WORK INSTRUCTIONS.
Return each line, exactly as given, from the one containing "Patient Leaflet" through the end of the entries below, and skip the rest.

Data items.
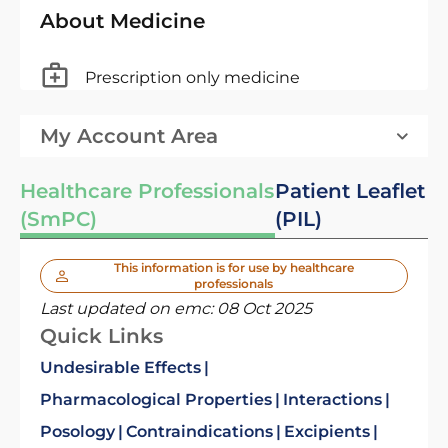
About Medicine
Prescription only medicine
My Account Area
Healthcare Professionals
Patient Leaflet
(SmPC)
(PIL)
This information is for use by healthcare
professionals
Last updated on emc:
08 Oct 2025
Quick Links
Undesirable Effects
Pharmacological Properties
Interactions
Posology
Contraindications
Excipients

YOUR RESPONSE.
Patient Leaflet
(SmPC)
(PIL)
This information is for use by healthcare
professionals
Last updated on emc:
08 Oct 2025
Quick Links
Undesirable Effects
Pharmacological Properties
Interactions
Posology
Contraindications
Excipients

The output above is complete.